De voorzieningenrechter kan, als er ook een 'gewoon' beroep aanhangig is, 'kortsluiting' toepassen en direct uitspraak doen in de hoofdzaak (art. 8:86 Awb). In fiscale zaken is daarvoor toestemming van partijen vereist (art. 27h AWR) en die pleegt – naar verluidt – de Belastingdienst niet te geven, zodat kortsluiting formeel niet mogelijk is. Waarom in belastingzaken – anders dan in het algemene bestuursrecht – toestemming van partijen nodig is, is bij de invoering van de regeling slechts toegelicht met een verwijzing naar een opmerking van de VNG, die ook nog eens op een misverstand berustte.

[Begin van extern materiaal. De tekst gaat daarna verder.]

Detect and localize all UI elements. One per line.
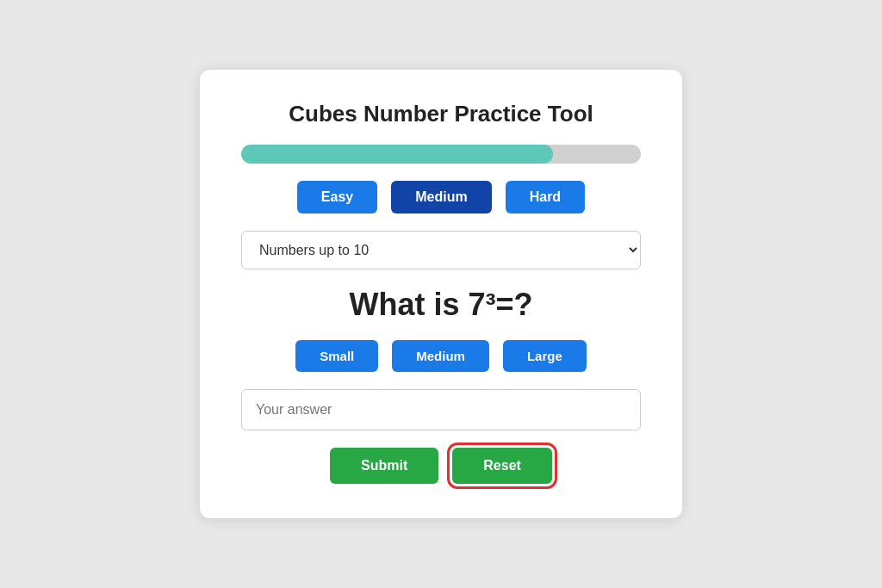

Feitelijk kan overigens wel hetzelfde resultaat als met 'kortsluiting' worden bereikt, als de voorzieningenrechter zijn pet (of meer toepasselijk: zijn toga) verwisselt voor die van enkelvoudige belastingkamer en in die hoedanigheid de hoofdzaak beslist, zo nodig met toepassing van de versnelde behandeling (art. 8:52 Awb). Niettemin is het natuurlijk veel fraaier als 'kortsluiting' wettelijk mogelijk is. Ik zie ook niet in waarom toestemming van partijen nodig of nuttig zou zijn. Met gegronde bezwaren van (een der) partijen zal de voorzieningenrechter heus wel rekening willen houden.